▸ **MATERIAL FOR THE TASK**:
○ ○ ○ ○ ○ ○ ○

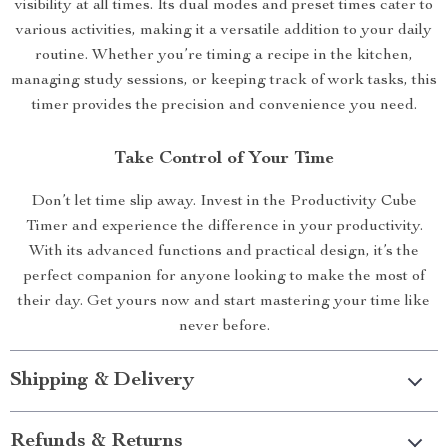
visibility at all times. Its dual modes and preset times cater to
various activities, making it a versatile addition to your daily
routine. Whether you’re timing a recipe in the kitchen,
managing study sessions, or keeping track of work tasks, this
timer provides the precision and convenience you need.
Take Control of Your Time
Don’t let time slip away. Invest in the Productivity Cube
Timer and experience the difference in your productivity.
With its advanced functions and practical design, it’s the
perfect companion for anyone looking to make the most of
their day. Get yours now and start mastering your time like
never before.
Shipping & Delivery
Refunds & Returns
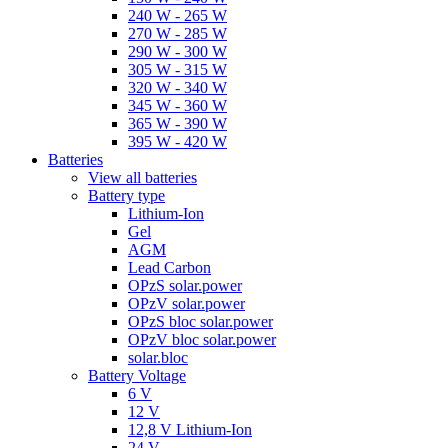
240 W - 265 W
270 W - 285 W
290 W - 300 W
305 W - 315 W
320 W - 340 W
345 W - 360 W
365 W - 390 W
395 W - 420 W
Batteries
View all batteries
Battery type
Lithium-Ion
Gel
AGM
Lead Carbon
OPzS solar.power
OPzV solar.power
OPzS bloc solar.power
OPzV bloc solar.power
solar.bloc
Battery Voltage
6 V
12 V
12,8 V Lithium-Ion
24 V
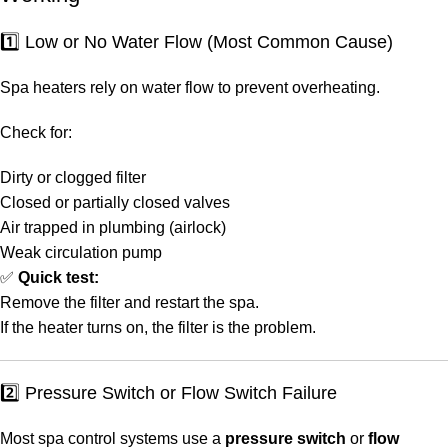
1️⃣ Low or No Water Flow (Most Common Cause)
Spa heaters rely on water flow to prevent overheating.
Check for:
Dirty or clogged filter
Closed or partially closed valves
Air trapped in plumbing (airlock)
Weak circulation pump
✅
Quick test:
Remove the filter and restart the spa.
If the heater turns on, the filter is the problem.
2️⃣ Pressure Switch or Flow Switch Failure
Most spa control systems use a
pressure switch
or
flow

○ ○ ○ ○ ○ ○ ○

▸ **ABOUT THIS TASK**: Transcribe the entries above word for word, but leave every picture out of your copy.

▸ **EXERCISE SOLUTION**:
visibility at all times. Its dual modes and preset times cater to
various activities, making it a versatile addition to your daily
routine. Whether you’re timing a recipe in the kitchen,
managing study sessions, or keeping track of work tasks, this
timer provides the precision and convenience you need.
Take Control of Your Time
Don’t let time slip away. Invest in the Productivity Cube
Timer and experience the difference in your productivity.
With its advanced functions and practical design, it’s the
perfect companion for anyone looking to make the most of
their day. Get yours now and start mastering your time like
never before.
Shipping & Delivery
Refunds & Returns
240 W - 265 W
270 W - 285 W
290 W - 300 W
305 W - 315 W
320 W - 340 W
345 W - 360 W
365 W - 390 W
395 W - 420 W
Batteries
View all batteries
Battery type
Lithium-Ion
Gel
AGM
Lead Carbon
OPzS solar.power
OPzV solar.power
OPzS bloc solar.power
OPzV bloc solar.power
solar.bloc
Battery Voltage
6 V
12 V
12,8 V Lithium-Ion
24 V
1️⃣ Low or No Water Flow (Most Common Cause)
Spa heaters rely on water flow to prevent overheating.
Check for:
Dirty or clogged filter
Closed or partially closed valves
Air trapped in plumbing (airlock)
Weak circulation pump
✅
Quick test:
Remove the filter and restart the spa.
If the heater turns on, the filter is the problem.
2️⃣ Pressure Switch or Flow Switch Failure
Most spa control systems use a
pressure switch
or
flow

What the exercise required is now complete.